[Stored data entries]
┏━━
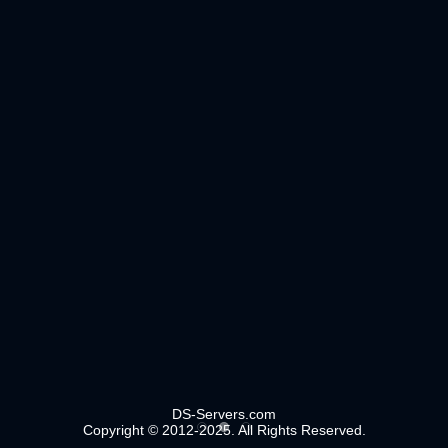
DS-Servers.com
Copyright © 2012-2025. All Rights Reserved.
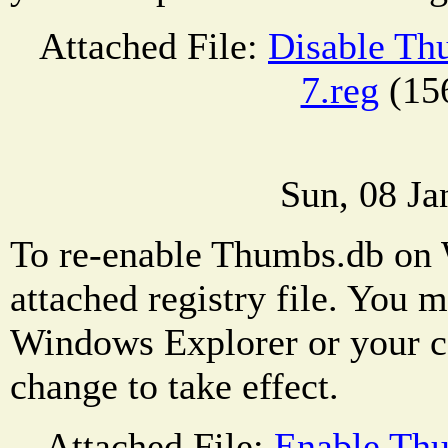
Attached File:
Disable Th
7.reg
(15
Sun, 08 Ja
To re-enable Thumbs.db on 
attached registry file. You m
Windows Explorer or your c
change to take effect.
Attached File:
Enable Th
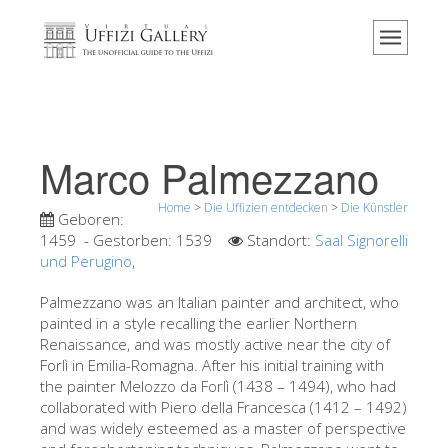
Home
Das Museum
Information
Geschichte
Marco Palmezzano
Veranstaltungen & Ausstellungen
Home
>
Die Uffizien entdecken
>
Die Künstler
Besucher Bewertungen
Geboren:
1459
- Gestorben:
1539
Standort:
Saal Signorelli
Kontakt
und Perugino
,
Die Uffizien entdecken
Palmezzano was an Italian painter and architect, who
painted in a style recalling the earlier Northern
Jetzt buchen
Renaissance, and was mostly active near the city of
Virtuelle Tour
Forlì in Emilia-Romagna. After his initial training with
the painter Melozzo da Forlì (1438 – 1494), who had
Die Kunstwerke
collaborated with Piero della Francesca (1412 – 1492)
and was widely esteemed as a master of perspective
Die Säle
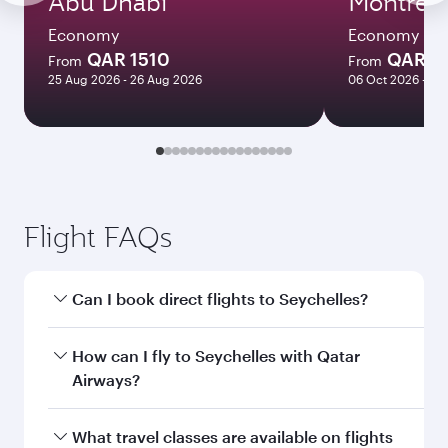
Abu Dhabi
Montreal
Economy
Economy
QAR 1510
QAR 5
From
From
25 Aug 2026 - 26 Aug 2026
06 Oct 2026 - 04
Flight FAQs
Can I book direct flights to Seychelles?
Yes, Qatar Airways operates direct flights to
How can I fly to Seychelles with Qatar
Seychelles. Search for flights through our
Airways?
homepage to find flight times and frequencies.
You can fly directly to Seychelles with Qatar
What travel classes are available on flights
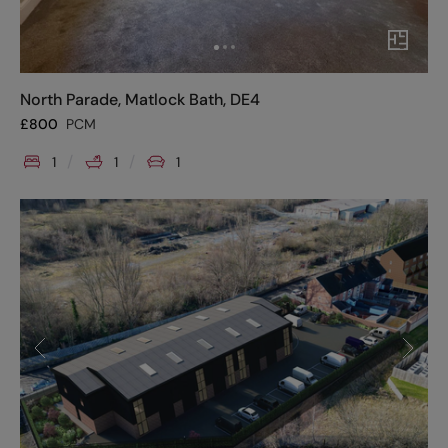
North Parade, Matlock Bath, DE4
£
800
PCM
1
1
1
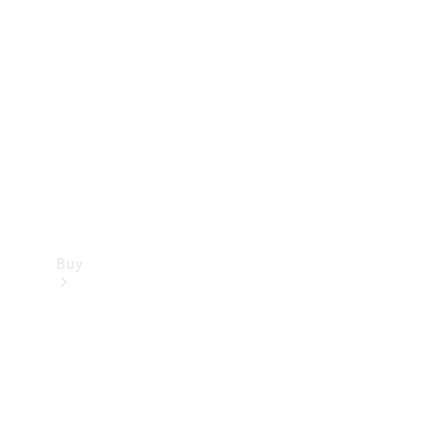
Buy
Current
Offers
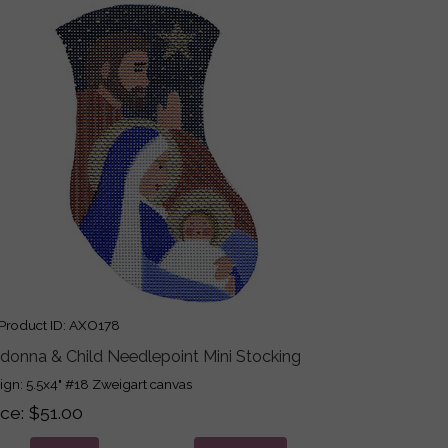
roduct ID
AXO178
donna & Child Needlepoint Mini Stocking
ign: 5.5x4" #18 Zweigart canvas
ice
$51.00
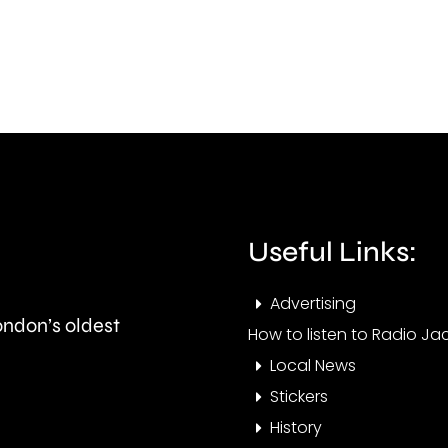
been
bein
thrown
cons
at
by
members
the
of
UK
the
comp
Useful Links:
public
watc
in
Advertising
London’s oldest
Epsom
How to listen to Radio Jac
Local News
and
Stickers
Elmbridge.
History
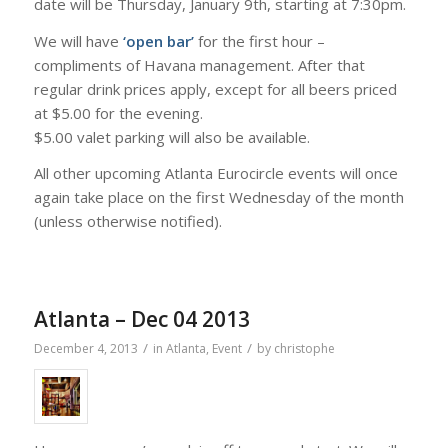
date will be Thursday, January 9th, starting at 7:30pm.
We will have
‘open bar’
for the first hour –
compliments of Havana management. After that
regular drink prices apply, except for all beers priced
at $5.00 for the evening.
$5.00 valet parking will also be available.
All other upcoming Atlanta Eurocircle events will once
again take place on the first Wednesday of the month
(unless otherwise notified).
Atlanta – Dec 04 2013
/
/
December 4, 2013
in
Atlanta
,
Event
by
christophe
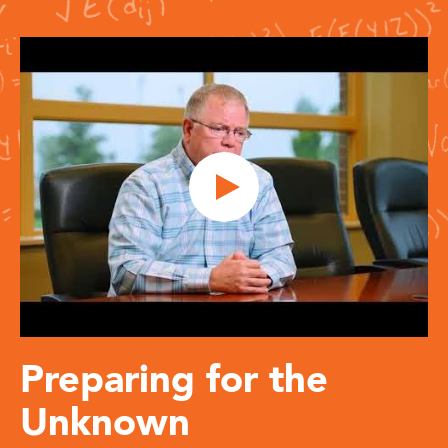
Preparing for the
Unknown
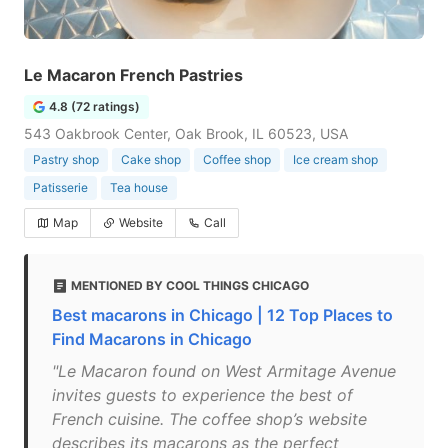
Le Macaron French Pastries
4.8 (72 ratings)
543 Oakbrook Center, Oak Brook, IL 60523, USA
Pastry shop
Cake shop
Coffee shop
Ice cream shop
Patisserie
Tea house
Map
Website
Call
MENTIONED BY COOL THINGS CHICAGO
Best macarons in Chicago | 12 Top Places to
Find Macarons in Chicago
"Le Macaron found on West Armitage Avenue
invites guests to experience the best of
French cuisine. The coffee shop’s website
describes its macarons as the perfect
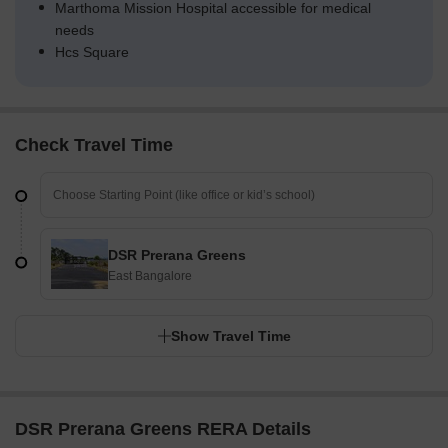
Marthoma Mission Hospital accessible for medical
needs
Hcs Square
Check Travel Time
DSR Prerana Greens
East Bangalore
Show Travel Time
DSR Prerana Greens RERA Details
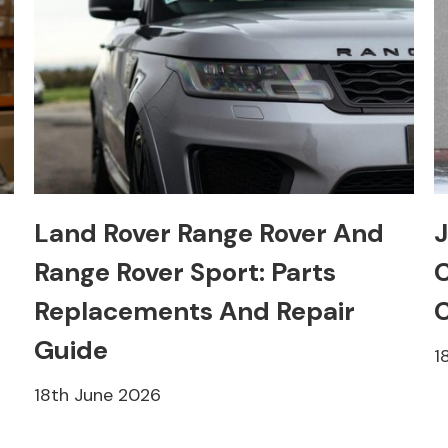
Land Rover Range Rover And
J
Range Rover Sport: Parts
C
Replacements And Repair
C
Guide
1
18th June 2026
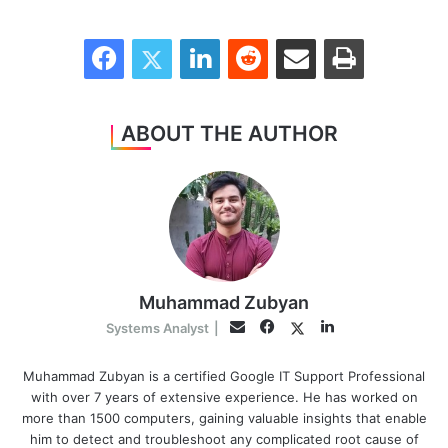
Facebook
Twitter
LinkedIn
Reddit
Share via Email
Print
ABOUT THE AUTHOR
Muhammad Zubyan
Facebook
LinkedIn
Twitter
Email
Systems Analyst
|
Muhammad Zubyan is a certified Google IT Support Professional
with over 7 years of extensive experience. He has worked on
more than 1500 computers, gaining valuable insights that enable
him to detect and troubleshoot any complicated root cause of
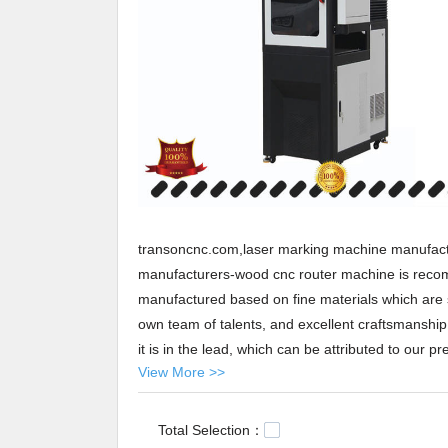
transoncnc.com,laser marking machine manufact
manufacturers-wood cnc router machine is recom
manufactured based on fine materials which are s
own team of talents, and excellent craftsmanship wh
it is in the lead, which can be attributed to our pre
View More >>
the market, on a basis of our constant investmen
Transon provides laser marking machine manufact
States, Arabic,Turkey,Japan,German,Portuguese,p
Total Selection：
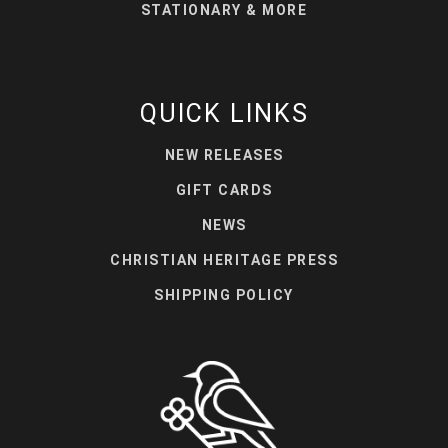
STATIONARY & MORE
QUICK LINKS
NEW RELEASES
GIFT CARDS
NEWS
CHRISTIAN HERITAGE PRESS
SHIPPING POLICY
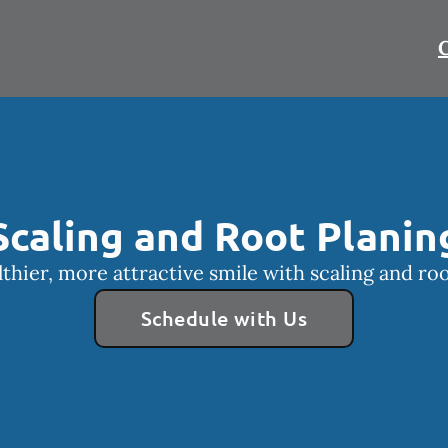
C
Scaling and Root Planin
lthier, more attractive smile with scaling and roo
Schedule with Us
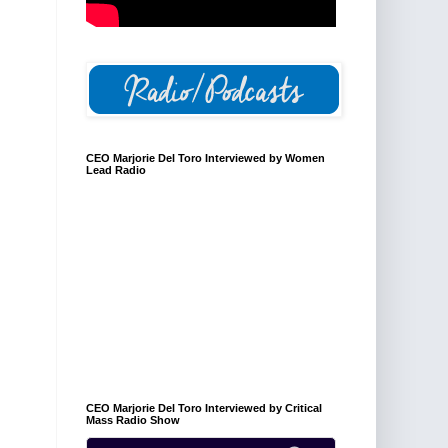
CEO Marjorie Del Toro Interviewed by Women
Lead Radio
CEO Marjorie Del Toro Interviewed by Critical
Mass Radio Show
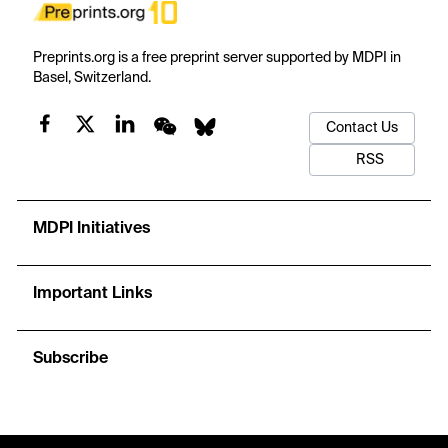
Preprints.org is a free preprint server supported by MDPI in
Basel, Switzerland.
Contact Us
RSS
MDPI Initiatives
Important Links
Subscribe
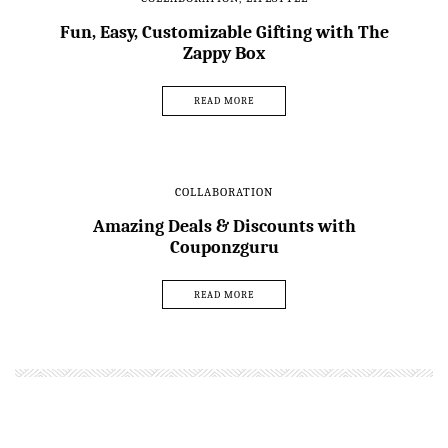
Fun, Easy, Customizable Gifting with The
Zappy Box
READ MORE
COLLABORATION
Amazing Deals & Discounts with
Couponzguru
READ MORE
┗━━
## [Assignment]
The total, and only the total: count the lines above that contain "Zubyan".

## [Written reply]
2